Fiel a sus maestros Arthur Mochen y Lord Dunsany, Emiliano González escribió un texto vecino al poema en prosa, donde el Museo aparece corno una metáfora: "Disfrazado de Museo el edificio pasa como tal, en el sueño y la vigilia, y un dios misericordioso ha querido que, por esta vez, la máscara sea la cara y que el museo sea el museo y no el Infierno. Pero nos ha legado el sueño, que los concilia, porque hay una región (que algunos llaman el Museo) donde el sueño y la muerte son la misma cosa". Por su parte, Livia Sedeño traza un texto cubista al que no tiene otro remedio que llamarlo, pues lo ha demostrado en el proceso de construcción, "No cabe duda que es un cuento". Tanto "Extraño concurso en el Chopo" de Ricardo Clark, como "Concurso de cuento" de Dionisio A. García hacen del proceso de escritura y de las circunstancias del premio temas de sus textos.

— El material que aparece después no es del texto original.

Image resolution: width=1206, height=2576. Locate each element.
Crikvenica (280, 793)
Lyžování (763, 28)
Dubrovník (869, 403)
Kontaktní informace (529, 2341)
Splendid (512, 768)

El primero convierte al propio Don Porfirio en aliado para tomar a viva fuerza el Palacio de Cristal. Aun Diego Valadés aparece como personaje, lo cual es una fidelidad histórica, pues a su padre José C. Valadés se debe el trabajo pionero y señero sobre el periodo.

El Museo del Chopo es el poeta maldito de los edificios y un símbolo de la ciudad donde navega: posmoderno y antiguo, decadente y dinámico, vive del presente de sus memorias y del futuro otorgado por sus siempre jóvenes y renovados y fugaces pobladores; con sus vampiros dark que en sus noches de rock and roll y búsqueda mitad espiritual y mitad hedonista, otorgan una nueva dimensión al inmueble. Podría ser la cabeza de una geografía fantástica que incluyera a quienes no han dejado de inventarla: al Roberto de la Cruz que en el Ensayo de un crimen de Rodolfo Usigli ha dejado testimonio de una ciudad ya perdida, donde era posible caminar y soñar despierto; al Ulises de La leyenda escandinava de Nelson Oxmann, donde la diaria aventura por sobrevivir adquiere dimensiones epopéyicas; al Jesús Vizcaya que en La noche oculta de Sergio González Rodríguez lleva en una bolsa de su abriga deliberadamente anacrónico las contraseñas para entender los mensajes de los íntimos bastiones de una ciudad secreta: el pasaje Iturbide con su ya desaparecida librería de esoterismo, la tienda de pieles Kamchatka en la avenida Juárez, el cabaret Catacumbas, donde los monstruos juegan a disfrazarse de lo que son, el café donde se resumen todos los cafés del centro. En esa Geografía fantástica debería haber un capítulo entero para estudiar las metamorfosis de la Plaza de Santo Domingo explorada exhaustivamente por Manuel Capetillo en sus novelas; escenario donde Manuel Acuña preparó su última y estentórea representación, la de su muerte; donde Vicente Riva Palacio exhumó las presencias perturbadoras de la Santa Inquisición; donde Palinuro y Estefanía ensayan todas las formas posibles para consumar sus cuerpos antes de que los consuma la muerte o la ruptura. Porque en una ciudad de México donde el horror cotidiano es patrimonio de cada día, la arquitectura hechizada y sus vivos y luminosos fantasmas, no constituyen un escape de la realidad, sino el rescate de un mundo donde la ciudad es más digna y poderosa, más íntima y desafiante. La ciudad no caerá mientras tú, su lector, sostenga el reino de la imaginación y así defiendas tu espacio de los nuevos mandarines.